Electoral ward in West Yorkshire, England

Pontefract South is an electoral ward of the City of Wakefield district, used for elections to Wakefield Metropolitan District Council, in West Yorkshire, England.

==Overview==
The ward is one of 21 in the Wakefield district and is one of its most marginal. Its marginal nature can be largely put down to the nature of its demographics. The ward takes in traditionally Labour-voting areas of Pontefract, in the form of Chequerfield, Baghill and the Carleton Park estate, along with more Conservative-leaning areas such as Carleton and the outlying villages of Darrington, Wentbridge and East Hardwick. Other areas of the ward, such as the Larks Hill estate, are probably the most locally marginal parts of the ward; their voters swing between Labour and the Conservatives from one election to another.
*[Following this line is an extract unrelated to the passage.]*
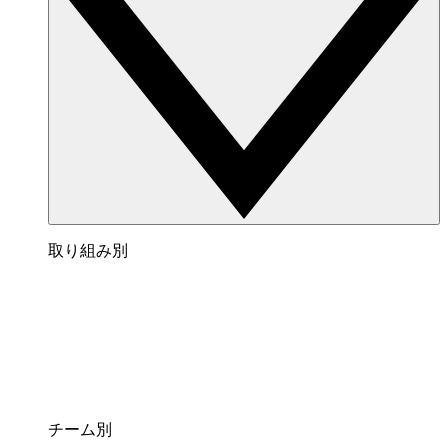
取り組み別
チーム別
In December 2010, the ward's electorate stood at 12,090.

==Representation==
Like all wards in the Wakefield district, Pontefract South has three councillors, whom are elected on a four-year-rota. This means that elections for new councillors are held for three years running, with one in every four skipped.
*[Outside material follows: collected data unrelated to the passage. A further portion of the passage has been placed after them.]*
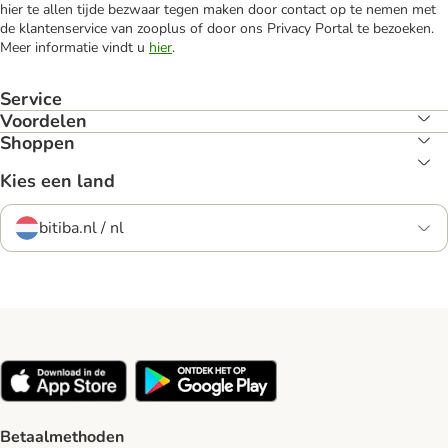
hier te allen tijde bezwaar tegen maken door contact op te nemen met
de klantenservice van zooplus of door ons Privacy Portal te bezoeken.
Meer informatie vindt u
hier
.
Service
Voordelen
Shoppen
Kies een land
bitiba.nl / nl
Betaalmethoden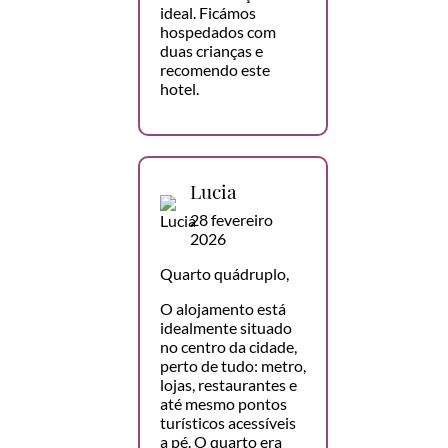
ideal. Ficámos
hospedados com
duas crianças e
recomendo este
hotel.
Lucia
28 fevereiro
2026
Quarto quádruplo,
O alojamento está
idealmente situado
no centro da cidade,
perto de tudo: metro,
lojas, restaurantes e
até mesmo pontos
turísticos acessíveis
a pé. O quarto era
At present, the ward is represented by two Labour councillors, George Ayre and Brian Mayhew, and one Conservative councillor, Tony Hames. For over a decade, the ward was represented solely by Conservative councillors; however, at the local government elections held on 5 May 2011, Conservative councillor Philip Booth lost his seat to the late Tony Dean, meaning Labour gained representation in the ward once again.

At the local elections in May 2014, Pontefract local George Ayre (Labour) unseated the Wakefield District Conservative group leader of Wakefield Council, Geoff Walsh, to ensure the party held the majority of seats. In 2015, David Jones (Labour) replaced Tony Dean who retired that year. In 2018 and 2019 respectively, George Ayre and David Jones were re-elected.

David Jones served as Mayor of Wakefield from 2020 to 2023. He stood down in 2023 and Brian Mayhew replaced him.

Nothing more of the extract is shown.